The report looks at the investment landscape in 2023 and how it affected master trust investment strategies. It highlights the significant difference and variation in performance, with the best-performing trust delivering an impressive 17.3% return, while the worst-performing trust yielded only 7.9%.
Equity returns boost member outcomes
In 2023, investment strategies with a high allocation towards overseas equities performed better than those that invested in bonds and other alternatives. In particular, master trusts holding government bonds for diversification experienced high volatility in 2023.
This was a reversal of the situation in 2022 when volatility in equity and bond markets benefited strategies with a high level of diversification.
The report shows that over the longer term, diversification hasn’t paid off for members in the growth phase, and as a result, most master trusts have now adjusted their asset allocation to capture more return from equities.

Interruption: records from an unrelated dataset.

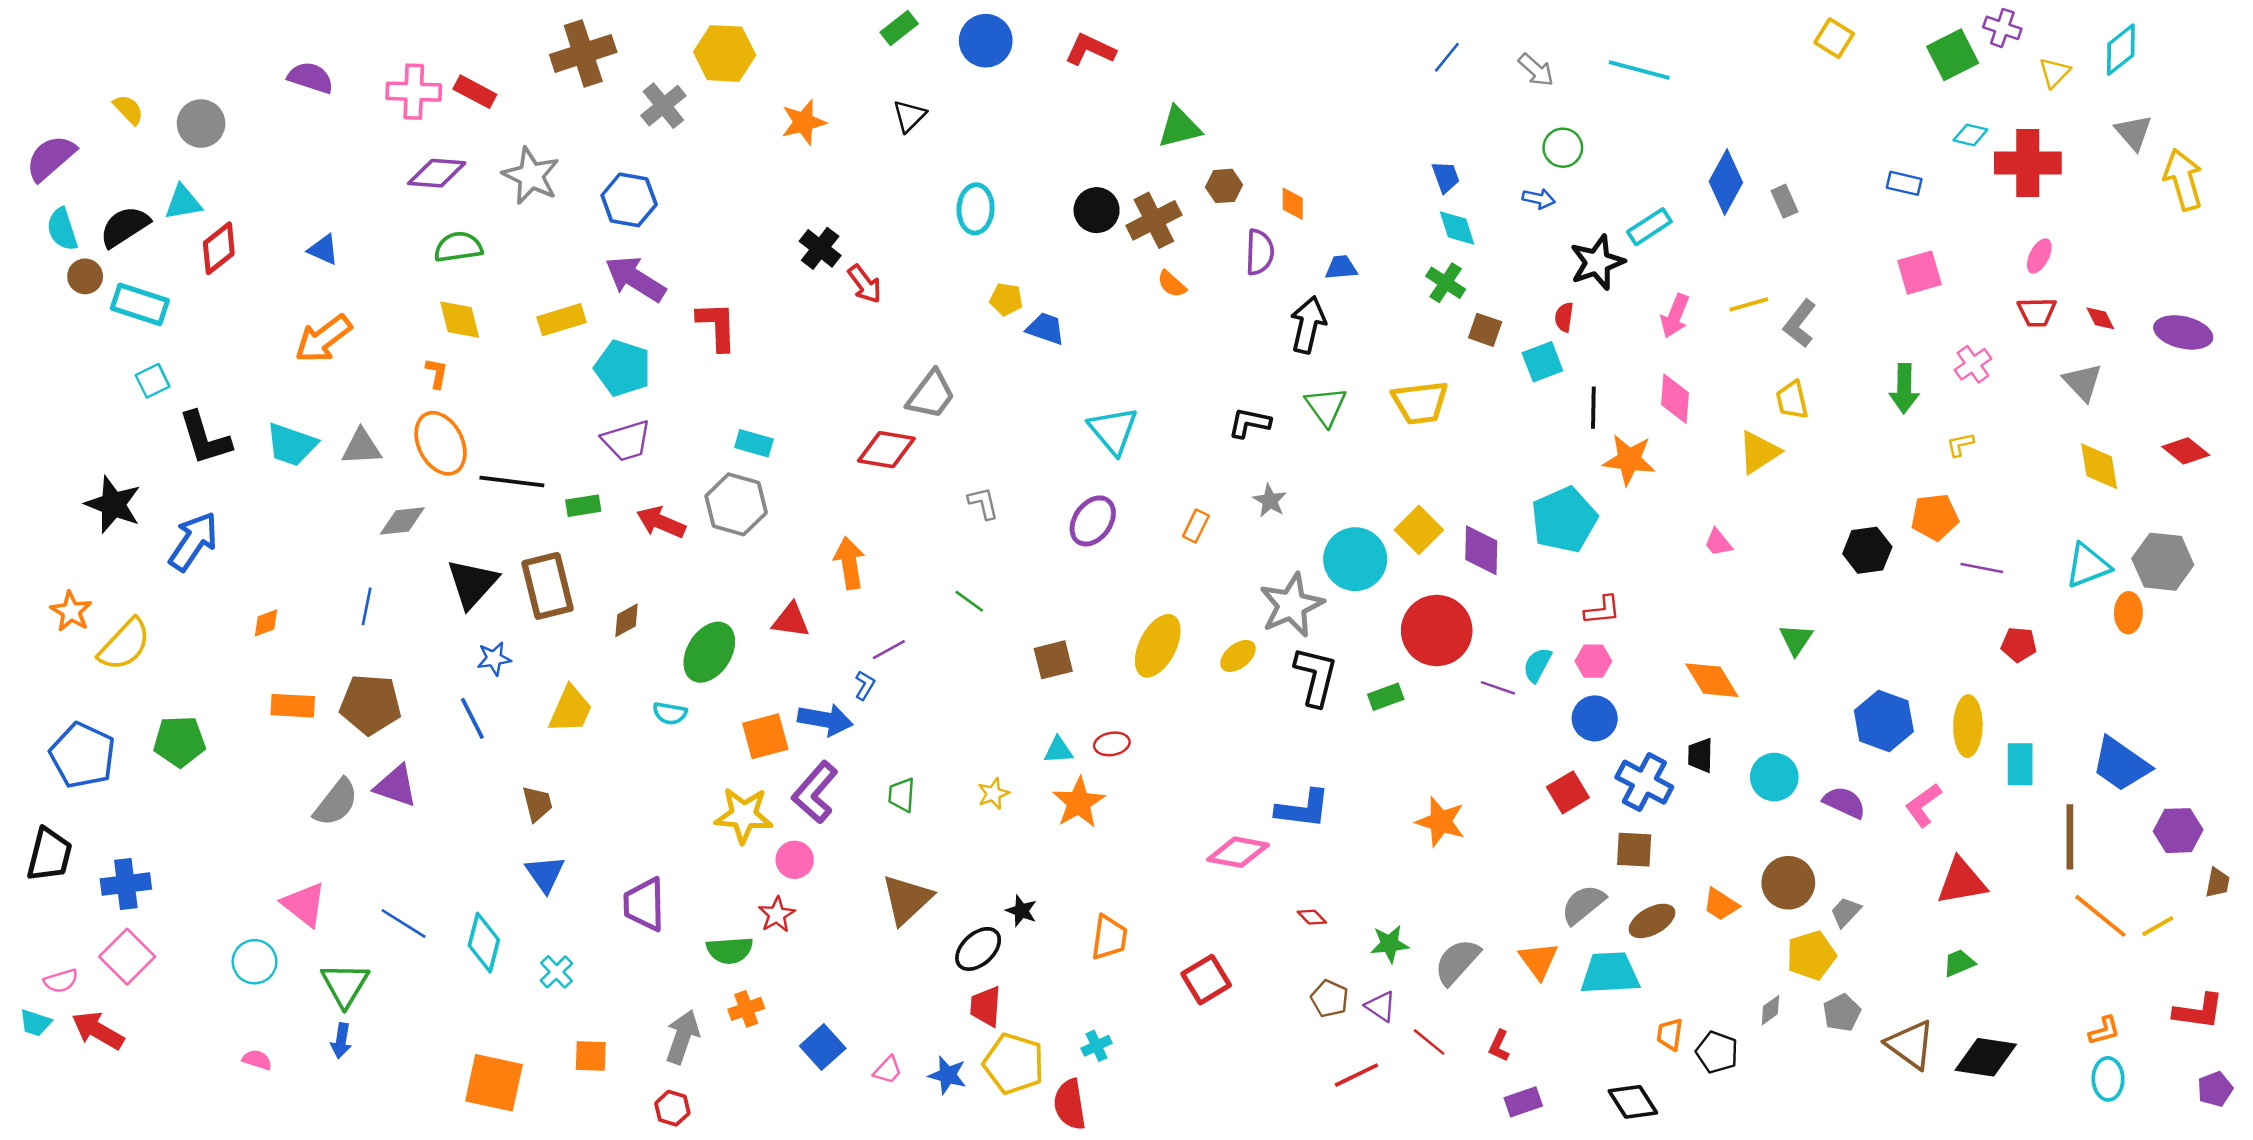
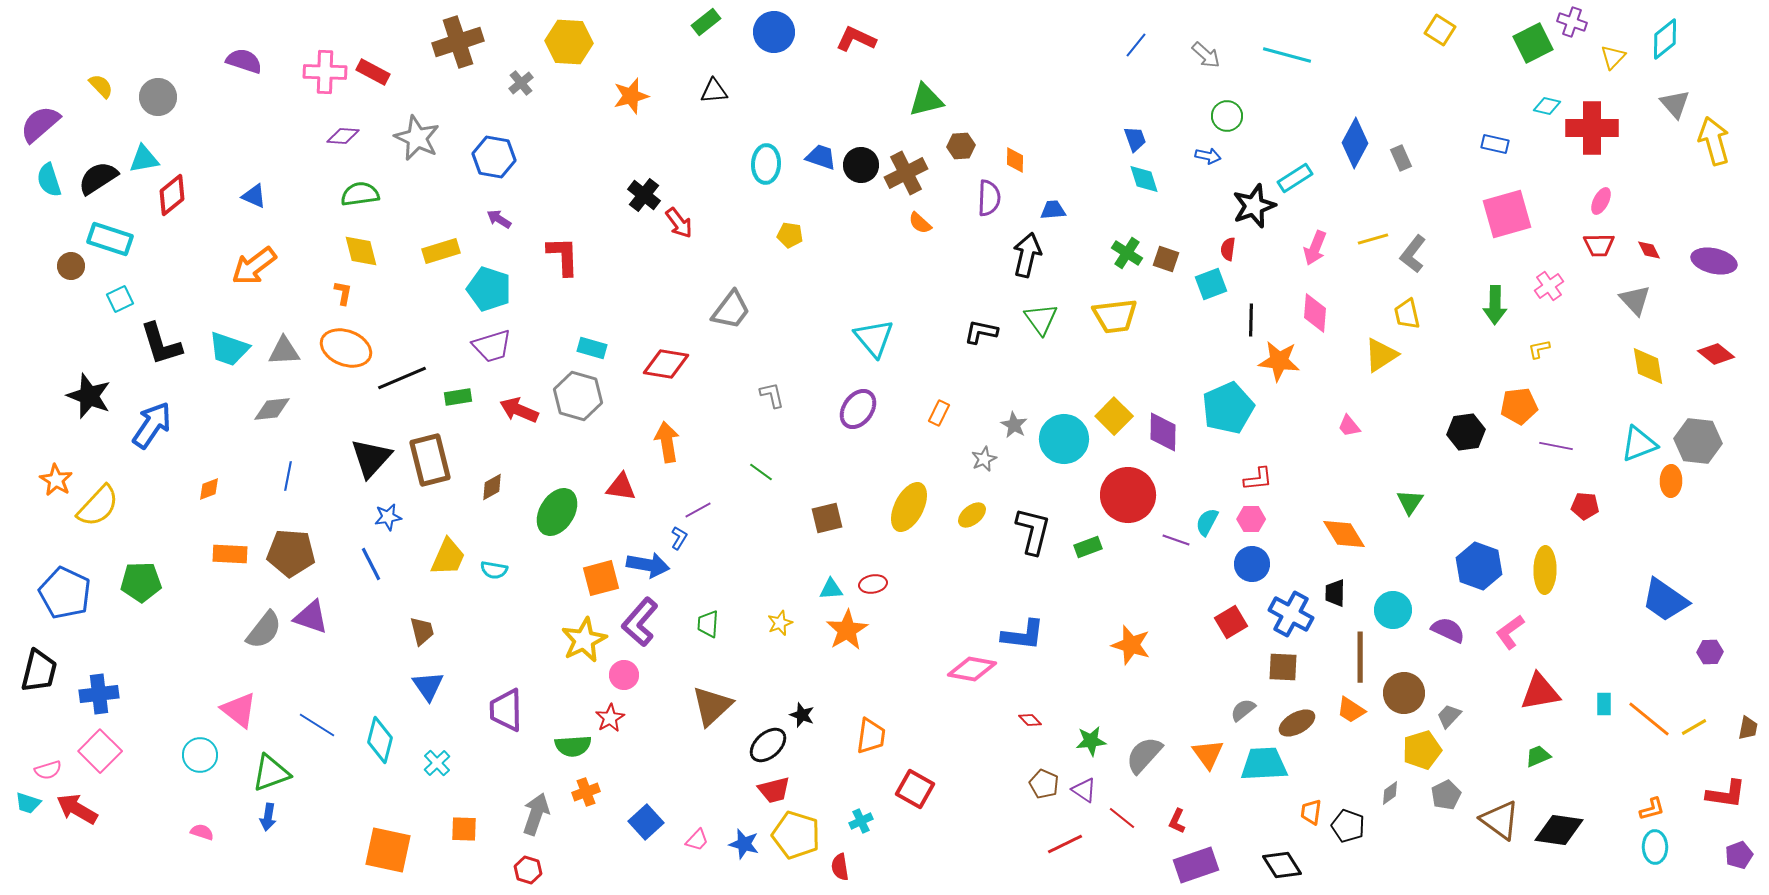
gray cross: (663, 106) -> (521, 83), size x0.7
black triangle: (909, 116) -> (714, 91), turned 40
purple diamond: (437, 173) -> (343, 136), size x0.7
pink square: (1920, 273) -> (1507, 214), size x1.4
brown circle: (85, 276) -> (71, 266), moved
purple arrow: (635, 279) -> (499, 219), size x0.5
green cross: (1446, 283) -> (1127, 253), moved
blue trapezoid: (1046, 329) -> (821, 157), moved
orange ellipse: (441, 443) -> (346, 348), turned -42
red diamond: (886, 450) -> (666, 364), moved
black line: (512, 481) -> (402, 378), turned -30
gray star: (1270, 501) -> (1014, 425), moved
gray diamond: (402, 521) -> (272, 409), moved
gray star: (1291, 605) -> (984, 459), moved, size x0.5
cyan semicircle: (670, 713) -> (494, 570), moved
cyan rectangle: (2020, 764) -> (1604, 704), moved, size x0.7
yellow star: (744, 815) -> (584, 640), turned -30
purple hexagon: (2178, 831) -> (1710, 652), size x0.7
brown line: (2070, 837) -> (1360, 657), moved
brown trapezoid: (2218, 883) -> (1748, 728), moved
gray semicircle: (1583, 904) -> (1243, 710), size x0.7
red square: (1206, 980) -> (915, 789), moved, turned -30
green triangle: (345, 985) -> (271, 773), turned 39
red trapezoid: (986, 1006) -> (774, 790), turned -108
purple rectangle: (1523, 1102) -> (1196, 865), size x1.5
red semicircle: (1070, 1104) -> (840, 867), size x0.7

Other key findings from the report:
• Diversification helped some master trusts in 2022 but dragged on performance in 2023 and, in some cases, increased risk.
• Many master trusts have reduced allocations to long government bonds in the de-risking phase, which has reduced the risk for members approaching retirement. Performance for most schemes was between 8% and 12% for members 5 years from retirement, but volatility varied between 5% and 10%.
• Returns near retirement and more consistent between providers, indicating providers are removing unrewarded risk in the run up to retirement.
Nigel Dunn, Partner at LCP, said: “The investment landscape is expected to remain volatile, which will pose challenges for master trusts. However, our review of 2023 has shown that investment strategies can still be successfully managed and executed even during periods of high inflation and interest rates.
“It’s really important that employers and trustees do their homework and understanding their scheme membership before selecting a Master Trust as there are areas where there are nuances and differences in approach when it comes to investment strategies. This is especially crucial during periods of economic volatility.”